Cette proposition permettra de « corriger le plan et de faire en sorte qu’il reste possible sur le terrain », confirme Catherine Fonck, secrétaire d’État à l’énergie. « On ne pouvait évidemment pas accepter que les uns fassent deux fois plus d’efforts que les autres. »
Ce nouveau plan, une fois corrigé, ne doit pas être communiqué n’importe comment, estime Jean-Marc Nollet. « Pour les citoyens et les entreprises, on n’y comprend plus rien, dit-il. Les cartes des différentes zones délestées ne sont plus valables aujourd’hui, mais, pour les nouvelles cartes, je demande surtout que le citoyen puisse, via un site Internet, savoir dans quelle zone il est en tapant son adresse. Tout le monde a droit à l’information, au nord comme au sud du pays. »
Alternative et dédommagements
Mais existe-t-il une alternative à ce plan de délestage? « À partir du moment où nous avons trois réacteurs indisponibles, le risque est bien réel, affirme Catherine Fonck (cdH). Si on récupère Doel 4 fin décembre, comme Electrabel l’a annoncé, cela nous permettrait de passer les mois les plus difficiles de manière plus confortable. »
La réserve stratégique a été mis en œuvre pour la première fois avec les centrales au gaz, mais cela ne représente que 850 mégawatts de plus, alors qu’il en manque 2000 pour passer l’hiver à l’abri. La capacité totale est de 20 000 mégawatts, explique la secrétaire d’État, et « les pics de consommation sont de l’ordre de 13 000 » (entre 18 heures et 20 heures). Mais les fournisseurs et producteurs d’électricité se verront appliquer un tarif de sanction très élevé, « s’ils ne sont pas à l’équilibre entre leur production et leurs clients ». Pour la secrétaire d’État, cela signifie que ces producteurs « sont en train de mettre les semaines qui viennent à profit pour justement augmenter leur capacité de production partout où c’est possible » pour permettre de peut-être apporter 800 à 1000 mégawatts de plus. Enfin, une campagne de sensibilisation a été mise en œuvre pour consommer moins et éviter ainsi le black out, précise-t-elle. « On fait le maximum ».
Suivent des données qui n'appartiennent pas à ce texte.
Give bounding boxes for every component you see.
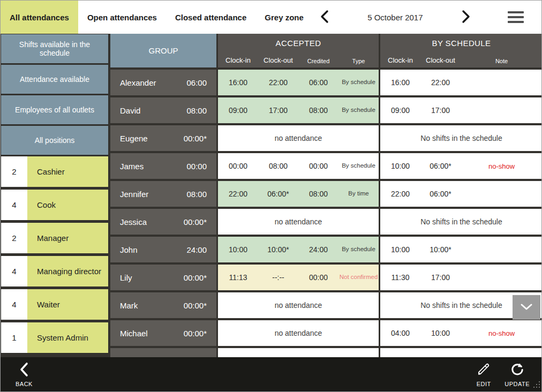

Mais si les coupures ont bien lieu, Jean-Marc Nollet pose la question du dédommagement – du petit commerçant par exemple – si les producteurs ne sont « plus en capacité de répondre à leur contrat ». Electrabel devrait alors payer, pense-t-il. David Clarinval, député MR, partage ce point de vue, en précisant que les communes rurales, lésées en priorité, « pourraient attaquer » ces producteurs « et demander une indemnisation ».
Quid de Doel 1 et 2 ?
L’activité des réacteurs de Doel 1 et Doel 2 sera par ailleurs maintenue, suite à une décision des négociateurs de la prochaine majorité, alors que l’arrêt de ces centrales avait été programmé pour 2015. Pour David Clarinval, cette mesure est une réponse au « timing trop court pour sortir du nucléaire », précisant que les opérateurs « devront faire les cures de jouvence et investir massivementsi on décide de prolonger ».
Marielle Rogie, du Forum Nucléaire, confirme que le prolongement est « techniquement faisable », il n’y aurait en effet « pas de date de péremption pour prolonger un réacteur et les pièces peuvent être changées sans aucun souci. »
Pour rendre de nouveau opérationnelle ces réacteurs, il faudra néanmoins « au moins deux ans », indique Catherine Fonck, avec « des investissements majeurs pour les mettre dans des conditions optimales ». Cependant, d’après Jean-Marc Nollet, que cette prolongation soit entérinée ou non, il ne s’agit en rien d’une réponse aux risques de blackout cet hiver. Mais cela pourrait servir à l’avenir… dans trois ans.